▶ **Your task**: What is the number of lines below that hold "году"? Answer with that number only.

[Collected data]

━━━

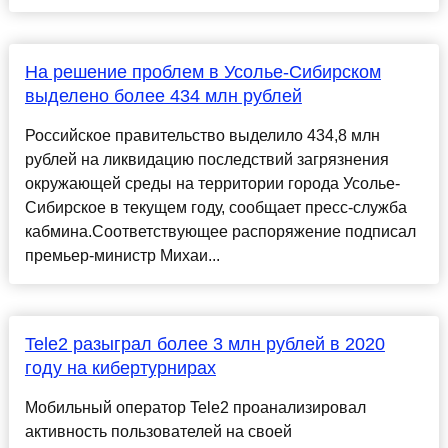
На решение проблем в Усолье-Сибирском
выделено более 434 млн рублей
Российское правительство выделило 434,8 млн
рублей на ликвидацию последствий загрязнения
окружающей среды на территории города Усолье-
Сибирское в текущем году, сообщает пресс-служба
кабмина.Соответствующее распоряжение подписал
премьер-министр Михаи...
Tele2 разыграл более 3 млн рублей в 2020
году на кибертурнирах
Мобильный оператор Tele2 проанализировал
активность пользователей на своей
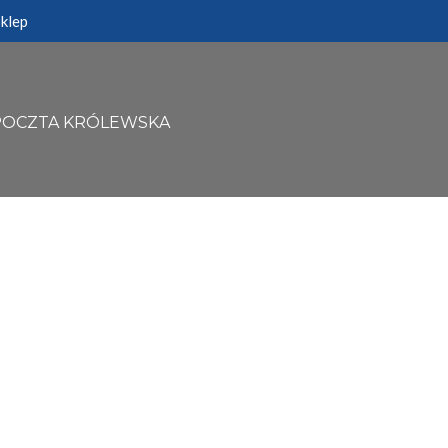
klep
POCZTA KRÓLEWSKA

━━━

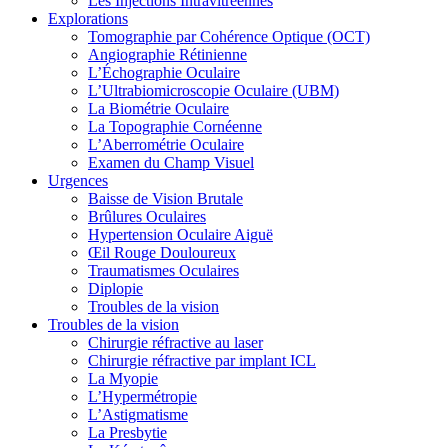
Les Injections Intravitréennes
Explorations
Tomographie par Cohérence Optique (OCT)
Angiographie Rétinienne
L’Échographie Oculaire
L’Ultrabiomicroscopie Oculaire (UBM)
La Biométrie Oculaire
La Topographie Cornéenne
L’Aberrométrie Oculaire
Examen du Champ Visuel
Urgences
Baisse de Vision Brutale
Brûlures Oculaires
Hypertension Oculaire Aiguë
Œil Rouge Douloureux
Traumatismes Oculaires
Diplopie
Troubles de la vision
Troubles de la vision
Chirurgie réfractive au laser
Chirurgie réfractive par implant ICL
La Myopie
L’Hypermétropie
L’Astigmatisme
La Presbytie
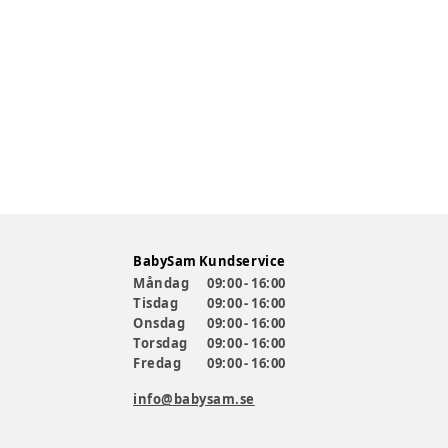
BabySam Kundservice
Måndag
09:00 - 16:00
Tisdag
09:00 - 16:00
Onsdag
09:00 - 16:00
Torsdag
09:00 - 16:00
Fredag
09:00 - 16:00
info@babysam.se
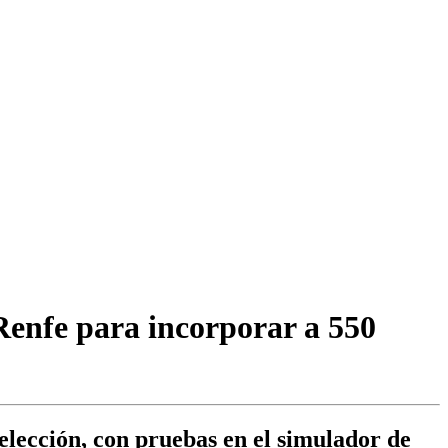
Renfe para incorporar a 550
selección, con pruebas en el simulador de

━━━

▶ **Response box**: 2